WHAT IS NEEDED:
Look through the listing below, find every line with the string "trong", and copy it.

── DATA TO EXAMINE ──

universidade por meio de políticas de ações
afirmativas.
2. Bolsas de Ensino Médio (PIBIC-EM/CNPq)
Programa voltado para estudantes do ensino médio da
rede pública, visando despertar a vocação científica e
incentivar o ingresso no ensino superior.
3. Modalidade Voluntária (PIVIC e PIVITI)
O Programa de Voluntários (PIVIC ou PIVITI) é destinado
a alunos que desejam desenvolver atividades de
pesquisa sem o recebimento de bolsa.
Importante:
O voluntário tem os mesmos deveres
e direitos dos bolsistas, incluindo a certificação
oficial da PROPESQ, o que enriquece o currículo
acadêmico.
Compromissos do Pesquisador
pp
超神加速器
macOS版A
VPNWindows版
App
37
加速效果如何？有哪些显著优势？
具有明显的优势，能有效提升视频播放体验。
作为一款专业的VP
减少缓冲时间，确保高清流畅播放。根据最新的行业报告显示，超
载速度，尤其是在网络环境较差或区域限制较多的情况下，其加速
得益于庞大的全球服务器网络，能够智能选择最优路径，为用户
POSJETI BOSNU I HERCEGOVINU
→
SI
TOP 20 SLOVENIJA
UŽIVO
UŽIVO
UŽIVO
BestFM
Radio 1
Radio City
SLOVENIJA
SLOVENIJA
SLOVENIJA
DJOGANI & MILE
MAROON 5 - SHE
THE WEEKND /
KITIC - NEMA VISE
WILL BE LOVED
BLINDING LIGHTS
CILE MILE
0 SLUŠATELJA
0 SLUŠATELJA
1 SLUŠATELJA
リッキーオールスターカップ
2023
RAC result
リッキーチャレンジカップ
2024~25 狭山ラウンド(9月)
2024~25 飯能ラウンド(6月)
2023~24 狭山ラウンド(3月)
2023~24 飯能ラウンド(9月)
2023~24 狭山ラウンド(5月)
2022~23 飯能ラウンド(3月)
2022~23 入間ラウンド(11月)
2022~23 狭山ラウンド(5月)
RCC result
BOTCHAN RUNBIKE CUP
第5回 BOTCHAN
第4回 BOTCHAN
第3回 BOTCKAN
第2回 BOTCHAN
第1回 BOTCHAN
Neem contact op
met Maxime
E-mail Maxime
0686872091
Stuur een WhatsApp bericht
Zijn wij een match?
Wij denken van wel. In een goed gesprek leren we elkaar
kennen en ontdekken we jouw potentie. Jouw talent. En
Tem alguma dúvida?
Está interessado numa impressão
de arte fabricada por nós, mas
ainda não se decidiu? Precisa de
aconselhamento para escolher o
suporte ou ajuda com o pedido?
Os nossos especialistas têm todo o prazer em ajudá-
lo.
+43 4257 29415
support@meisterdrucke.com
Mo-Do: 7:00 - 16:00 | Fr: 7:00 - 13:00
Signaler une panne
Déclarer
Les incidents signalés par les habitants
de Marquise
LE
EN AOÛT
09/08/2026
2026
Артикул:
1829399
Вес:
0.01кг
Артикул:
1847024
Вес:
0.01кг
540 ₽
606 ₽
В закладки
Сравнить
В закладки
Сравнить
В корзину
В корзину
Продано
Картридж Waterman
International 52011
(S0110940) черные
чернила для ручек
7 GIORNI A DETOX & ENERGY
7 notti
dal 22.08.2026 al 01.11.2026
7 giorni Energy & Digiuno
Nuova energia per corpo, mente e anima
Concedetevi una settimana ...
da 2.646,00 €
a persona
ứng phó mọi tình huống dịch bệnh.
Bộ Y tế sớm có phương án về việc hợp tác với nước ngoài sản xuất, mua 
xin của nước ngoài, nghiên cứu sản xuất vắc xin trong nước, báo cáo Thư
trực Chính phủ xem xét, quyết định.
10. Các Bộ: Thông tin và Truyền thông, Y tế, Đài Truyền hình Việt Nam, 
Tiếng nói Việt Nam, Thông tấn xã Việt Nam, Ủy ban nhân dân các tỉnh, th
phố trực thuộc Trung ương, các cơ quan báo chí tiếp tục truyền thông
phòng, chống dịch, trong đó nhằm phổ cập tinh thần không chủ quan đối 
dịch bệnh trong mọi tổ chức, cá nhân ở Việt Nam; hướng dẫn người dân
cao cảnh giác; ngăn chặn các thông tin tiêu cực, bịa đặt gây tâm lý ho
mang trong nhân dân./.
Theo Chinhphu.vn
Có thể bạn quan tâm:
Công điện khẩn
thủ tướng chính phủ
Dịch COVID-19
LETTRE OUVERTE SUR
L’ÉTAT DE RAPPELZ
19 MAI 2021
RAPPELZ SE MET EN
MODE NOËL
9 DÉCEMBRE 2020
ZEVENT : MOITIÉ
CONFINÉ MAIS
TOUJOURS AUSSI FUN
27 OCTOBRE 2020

───

TASK RESULT:
xin của nước ngoài, nghiên cứu sản xuất vắc xin trong nước, báo cáo Thư
phòng, chống dịch, trong đó nhằm phổ cập tinh thần không chủ quan đối 
dịch bệnh trong mọi tổ chức, cá nhân ở Việt Nam; hướng dẫn người dân
mang trong nhân dân./.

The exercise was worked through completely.